Standard Bank IVR — Rohan Saraf

The constraint that defined everything

Standard Bank operated one of the largest telephone banking IVR systems in South Africa. The users — many of them in rural and peri-urban areas, many of them semi-literate, many of them using feature phones without data connectivity — were the primary banking interface for a significant portion of their customer base.

These were not power users navigating a system they understood. These were people for whom telephone banking was the only banking. When the system failed them, they didn't switch to the mobile app or the web portal. They stopped using the bank.

The challenge of an IVR is radical: no visual affordance at all. No confirmation that you've pressed the right button until you hear what happens next. No way to scan ahead. No ability to recognise a control — you have to remember it. And unlike any other interface, the cost of making a wrong turn is time, anxiety, and eroding trust in a system the user can't see.

What we found

The initial research mapped how users actually thought about their banking tasks, and compared that mental model to how the IVR was organised. The gap was significant. The IVR had been architected around the bank's internal product categories. Users organised their mental model around their own goals: pay something, check something, move money.

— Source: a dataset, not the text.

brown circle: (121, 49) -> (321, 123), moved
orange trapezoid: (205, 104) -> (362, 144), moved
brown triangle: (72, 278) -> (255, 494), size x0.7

Card sorting revealed the organisation that made sense to users. Mental model mapping revealed the gaps between their expectations and what the IVR actually did. Together, they gave us enough to redesign the information architecture from the user's perspective rather than the bank's.

We also discovered that audio-only interfaces have a specific failure mode that visual interfaces almost never encounter: word salience. In a spoken prompt, users don't process the full sentence in sequence and extract meaning. They latch onto the most prominent or familiar word in the prompt — and respond to that word, not to the sentence's actual instruction.

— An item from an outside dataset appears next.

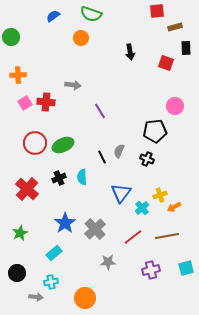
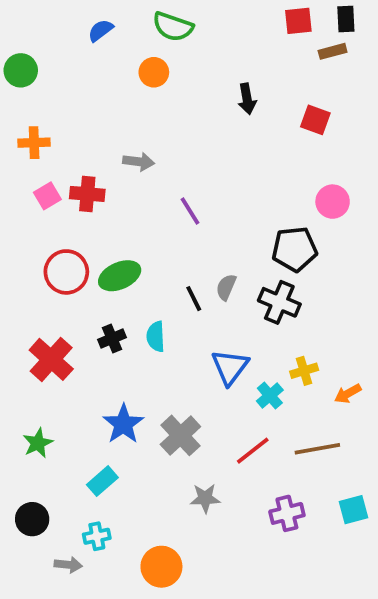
black rectangle: (186, 48) -> (346, 19), moved
black cross: (147, 159) -> (279, 302), size x1.5
orange arrow: (174, 207) -> (348, 394), moved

"Please enter your telephone banking PIN" sent users to their phone number — because they heard the word "telephone" and assumed it meant their phone number. One word in the wrong position. The word "telephone" had higher salience than "PIN."

The Wizard of Oz test

To test the redesigned IVR before any technical implementation, we ran a Wizard of Oz study. The methodology: a Word document with the full script of the new IVR, two rooms separated by a partition, a researcher with the script acting as the IVR, and a camera recording the user's responses and behaviours.

The user heard a voice through a telephone handset. They believed they were speaking to the real system. The researcher was manually navigating the script based on what the user pressed. The camera captured every hesitation, every mismatch between expectation and outcome, every moment of confusion or confidence.

Wizard of Oz testing is expensive in time and effort. It is also the most accurate way to test a conversational system before it exists. You learn things from watching a real person navigate a real script that you cannot learn from any static prototype or heuristic evaluation.

Round 1 failure

The first round failed. The redesigned architecture was sound, but individual prompts were still producing the salience problem in different places. Users were navigating to the wrong branches not because the architecture was wrong but because the phrasing was wrong.

This was the finding: architecture matters, but in an audio-only interface, phrasing is architecture. The order of words in a prompt is a design decision with measurable consequences.

The word-order discovery

The specific case that clarified this: the PIN prompt. We tested two versions:

Version A — failed

"Please enter your telephone banking PIN."

Users entered their phone number. High salience: "telephone."

Version B — succeeded

"Please enter the PIN for your telephone banking."

Users entered their PIN. High salience: "PIN" (now early in sentence).

Same words. Different order. Dramatically different user behaviour. Moving "PIN" earlier in the sentence meant it was the word users processed first and anchored to. "Telephone banking" became the qualifier — the context for the action — rather than the word the user responded to.

I wrote WHEN IN DOUBT, TEST IT OUT on a whiteboard and left it there. It was the most direct summary of what the project had demonstrated.

Earcons and graduated recovery

Two other significant design decisions came out of the research: earcons and graduated error recovery.

Earcons — brief, distinctive audio tones used as auditory icons — were introduced to provide consistent positional cues throughout the system. The same earcon at the start of every main menu level gave users an acoustic landmark. This was the audio equivalent of visual hierarchy.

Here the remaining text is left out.